**Your task**
Your task is to transcribe the entries below exactly, from their first line down to the line containing "harsh operating conditions.", and to stop there.

**Input material**

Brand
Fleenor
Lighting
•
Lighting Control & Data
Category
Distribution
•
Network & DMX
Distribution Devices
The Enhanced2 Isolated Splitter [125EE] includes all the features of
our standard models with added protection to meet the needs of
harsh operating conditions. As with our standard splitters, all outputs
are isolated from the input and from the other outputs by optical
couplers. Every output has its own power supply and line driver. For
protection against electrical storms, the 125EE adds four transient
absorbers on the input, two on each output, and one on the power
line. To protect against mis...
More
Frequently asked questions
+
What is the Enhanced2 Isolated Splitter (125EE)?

**Solution for this exercise**
Brand
Fleenor
Lighting
•
Lighting Control & Data
Category
Distribution
•
Network & DMX
Distribution Devices
The Enhanced2 Isolated Splitter [125EE] includes all the features of
our standard models with added protection to meet the needs of
harsh operating conditions. As with our standard splitters, all outputs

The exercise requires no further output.